Benarkah Ibu Harus Cerewet?
Rabu, 21 Desember 2016
14 Komentar
“Ibu
cerewet!” teriak si anak. Dia memandang saya. Wajahnya memerah. Nafasnya naik
turun tak beraturan menahan semua rasa jengkel pada saya.
Saya
diam, “Apa salah saya?” Bukankah sudah menjadi rutinitas kita untuk mandi dua
kali sehari. Masak gara-gara diingatkan untuk mandi dia marah. Lha kadang juga
tidak mandi. Kalau anak sedang sakit sih maklum. Tapi kalau terlalu asyik
bermain hingga lupa mandi, apa kata dunia?
Itu
baru satu scene. Saya tidak bisa menghitung banyak lagi scene yang ditolaknya.
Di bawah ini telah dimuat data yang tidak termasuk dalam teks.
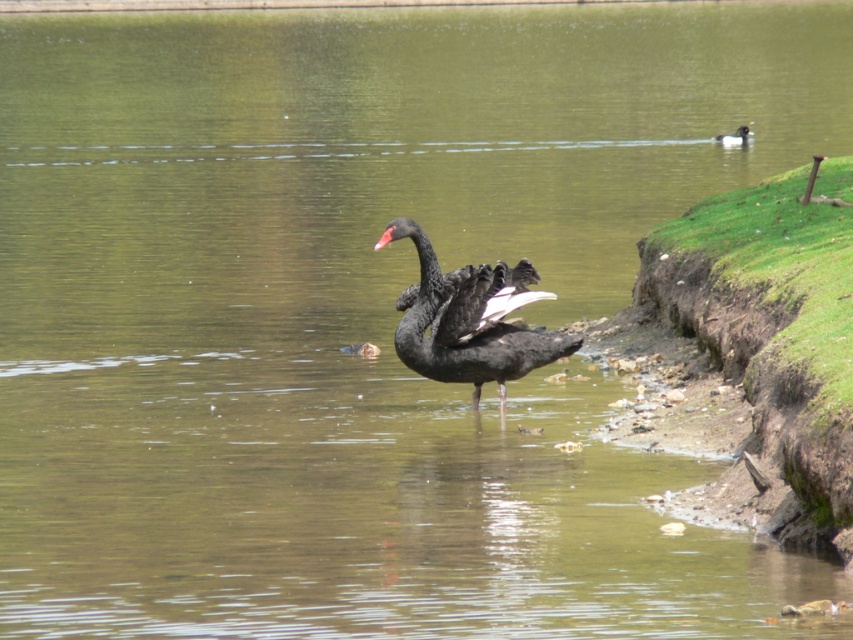 You are a photographer trying to capture the matte black swan at center and the black matte beak at center in a single shot. Since you want both to be clearly visible, which object should you focus on first to ensure clarity?

The matte black swan at center is bigger than the black matte beak at center, so you should focus on the matte black swan at center first to ensure clarity since it is larger and more prominent in the frame.

You are standing at the center of the image and want to locate the matte black swan at center. According to the coordinates provided, in which direction should you look to find it?

The matte black swan at center is located at coordinates point (473, 321). Since you are already at the center, you should look slightly upwards because the y coordinate 0.555 is higher than 0.5, indicating a position above the exact center.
Padahal
semua itu tentu buat kebaikan dia. Masak sih saya meminta dia melakukan hal-hal
buruk!
Scene
diatas adalah salah satu contoh ketidaksetujuan si anak terhadap perintah ibu. Ada
banyak scene dalah kehidupan ini yang sering bersinggungan. Entah akhirnya si
anak menyerah dan patuh atau kadang sebaliknya. Tapi seorang ibu toh tetap saja
mengingatkan.
Ingatan
saya kemudian berpetualang masa lalu. Apakah saya juga seperti si anak. Wah
kena karma dong! Eit, saya cuma ingin mengingat saja. Apakah almarhumah ibu
saya juga seperti saya. Selalu mengingatkan Entah saya mau melakukan atau
tidak. Entah saya ikhlas ataupun jengkel bukan kepalang. Entah saya cemberut
atau ceria.
Ternyata
memang seperti ini menjadi seorang ibu. Sudah mengingatkan baik-baik eh si anak
malah salah paham. Dikiranya marah-marah terus.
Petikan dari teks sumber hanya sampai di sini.